El cultivo de hierbas requiere un mínimo de cuidados, ya que las plantas suelen crecer rápidamente y muchas de ellas ya tienen cierta resistencia a los insectos debido a la gran cantidad de aceite esencial que contienen sus hojas. Sin embargo, incluso estas plantas, que no suelen dar problemas, pueden acabar teniendolos. Uno de estos problemas es el sabor amargo de las hojas de albahaca.
Hojas de albahaca con sabor amargo
Miembro de la familia Lamiaceae (menta), la albahaca (Ocimum basilicum) es conocida por sus hojas aromáticas y de sabor dulce. Esta hierba se cultiva para el uso de sus hojas, que tienen un alto contenido en aceites esenciales y aportan un delicado sabor y aroma a multitud de platos. Se puede utilizar tanto fresca como seca, aunque la mayoría de la gente coincide en que la albahaca seca no puede compararse con la fresca. La albahaca más común es la albahaca dulce o italiana, responsable de una de las mejores salsas del mundo: el pesto. Sin embargo, hay muchas variedades de albahaca entre las que elegir, que aportan un sabor único, como la canela, el anís y el limón, al menú de la noche. Dado que la albahaca suele ser una hierba bastante suave y de sabor dulce, ¿qué podría causar que la albahaca tenga un sabor amargo?

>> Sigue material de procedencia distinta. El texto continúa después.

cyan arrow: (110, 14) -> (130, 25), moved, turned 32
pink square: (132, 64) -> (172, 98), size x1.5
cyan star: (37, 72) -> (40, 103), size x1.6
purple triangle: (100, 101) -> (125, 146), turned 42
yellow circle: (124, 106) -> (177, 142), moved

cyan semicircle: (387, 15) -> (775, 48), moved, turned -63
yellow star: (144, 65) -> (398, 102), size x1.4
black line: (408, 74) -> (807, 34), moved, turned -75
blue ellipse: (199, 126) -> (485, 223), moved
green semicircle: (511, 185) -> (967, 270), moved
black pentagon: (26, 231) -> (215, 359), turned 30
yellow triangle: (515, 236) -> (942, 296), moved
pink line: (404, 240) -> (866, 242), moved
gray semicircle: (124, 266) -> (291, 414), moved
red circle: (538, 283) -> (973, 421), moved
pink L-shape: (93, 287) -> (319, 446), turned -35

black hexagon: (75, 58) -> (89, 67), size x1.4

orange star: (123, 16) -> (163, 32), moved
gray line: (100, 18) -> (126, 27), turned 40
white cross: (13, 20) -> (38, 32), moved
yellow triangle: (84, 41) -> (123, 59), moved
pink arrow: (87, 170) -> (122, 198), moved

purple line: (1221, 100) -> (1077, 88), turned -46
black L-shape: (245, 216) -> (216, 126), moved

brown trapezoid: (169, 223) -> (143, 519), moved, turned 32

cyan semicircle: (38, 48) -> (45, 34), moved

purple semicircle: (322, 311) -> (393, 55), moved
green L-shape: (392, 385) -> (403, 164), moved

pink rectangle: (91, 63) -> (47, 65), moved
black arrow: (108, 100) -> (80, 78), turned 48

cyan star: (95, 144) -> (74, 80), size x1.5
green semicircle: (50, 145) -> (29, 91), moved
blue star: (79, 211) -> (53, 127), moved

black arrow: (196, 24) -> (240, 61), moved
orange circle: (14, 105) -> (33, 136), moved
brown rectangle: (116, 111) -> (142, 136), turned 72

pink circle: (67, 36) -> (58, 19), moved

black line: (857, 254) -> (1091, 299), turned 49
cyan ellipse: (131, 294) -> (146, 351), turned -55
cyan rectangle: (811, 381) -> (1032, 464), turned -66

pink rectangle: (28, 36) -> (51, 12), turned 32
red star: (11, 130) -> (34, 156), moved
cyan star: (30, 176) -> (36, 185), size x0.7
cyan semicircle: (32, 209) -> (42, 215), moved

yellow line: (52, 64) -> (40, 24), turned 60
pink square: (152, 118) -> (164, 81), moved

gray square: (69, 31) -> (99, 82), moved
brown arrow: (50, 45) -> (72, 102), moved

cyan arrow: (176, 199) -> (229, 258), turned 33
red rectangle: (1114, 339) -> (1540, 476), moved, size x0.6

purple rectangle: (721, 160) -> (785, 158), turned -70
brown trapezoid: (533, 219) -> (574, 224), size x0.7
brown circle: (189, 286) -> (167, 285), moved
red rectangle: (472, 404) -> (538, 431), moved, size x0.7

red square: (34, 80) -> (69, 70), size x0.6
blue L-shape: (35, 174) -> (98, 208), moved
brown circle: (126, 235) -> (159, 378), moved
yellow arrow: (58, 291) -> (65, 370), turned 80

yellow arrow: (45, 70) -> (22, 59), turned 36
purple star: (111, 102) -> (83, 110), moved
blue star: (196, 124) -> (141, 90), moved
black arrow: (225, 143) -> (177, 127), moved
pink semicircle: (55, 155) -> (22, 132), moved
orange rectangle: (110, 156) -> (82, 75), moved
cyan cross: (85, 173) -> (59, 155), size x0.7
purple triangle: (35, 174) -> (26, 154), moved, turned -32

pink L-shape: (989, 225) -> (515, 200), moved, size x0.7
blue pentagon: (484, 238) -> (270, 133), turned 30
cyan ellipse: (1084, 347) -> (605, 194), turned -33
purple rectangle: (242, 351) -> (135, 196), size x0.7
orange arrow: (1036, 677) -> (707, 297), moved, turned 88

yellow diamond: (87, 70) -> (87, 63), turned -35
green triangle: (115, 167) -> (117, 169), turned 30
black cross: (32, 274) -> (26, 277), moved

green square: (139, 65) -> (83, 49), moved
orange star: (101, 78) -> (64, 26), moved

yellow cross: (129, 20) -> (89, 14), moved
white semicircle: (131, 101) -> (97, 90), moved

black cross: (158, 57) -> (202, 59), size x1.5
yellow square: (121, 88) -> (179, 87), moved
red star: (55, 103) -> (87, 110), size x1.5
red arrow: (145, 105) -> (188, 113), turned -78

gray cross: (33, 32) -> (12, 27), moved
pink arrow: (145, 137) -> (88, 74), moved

Razones por las que la albahaca se vuelve amarga
La albahaca es una planta anual delicada que crece mejor en una zona soleada con entre seis y ocho horas de exposición directa al sol al día. Plante la albahaca en un suelo bien drenado y enriquecido con abono orgánico. Las semillas de albahaca se pueden sembrar directamente en el jardín una vez que haya pasado todo peligro de heladas, o bien se pueden sembrar en bandejas en interior y trasplantar cuando las plántulas tengan al menos dos pares de hojas. Las semillas deben colocarse justo debajo de la superficie del suelo, a unos 6 mm de profundidad, y cubrirse ligeramente. Riegue las semillas. La germinación se produce en un plazo de cinco a siete días. Aclare o trasplante las plántulas de albahaca para que tengan un espacio de entre 15 y 31 cm entre cada planta. La albahaca cultivada en macetas necesita ser regada con más frecuencia, pero la albahaca cultivada en el jardín o en macetas debe mantenerse húmeda. Abone la albahaca con un fertilizante orgánico. Si ha seguido las instrucciones anteriores y sus plantas de albahaca siguen teniendo un sabor amargo, las siguientes causas podrían ser las responsables:
La causa principal es la falta de poda. La albahaca necesita una poda o recorte regular para facilitar el crecimiento de una planta robusta y tupida con muchas hojas aromáticas. Otra razón para podarla es evitar que la hierba florezca. Aunque la albahaca en flor tiene valor ornamental, en términos culinarios puede ser un desastre. Esté atento y, ante la primera señal de que la planta está intentando florecer, quite las flores. La albahaca que se deja florecer y formar semillas deja de producir follaje y da lugar a hojas de albahaca de sabor amargo. La poda puede ser bastante agresiva, hasta justo por encima de los dos pares de hojas más bajos. Corte en el nudo, justo por encima de un par de hojas. La poda agresiva evitará que la planta intente florecer y favorecerá un follaje más frondoso. Puede podar de forma severa cada tres o cuatro semanas.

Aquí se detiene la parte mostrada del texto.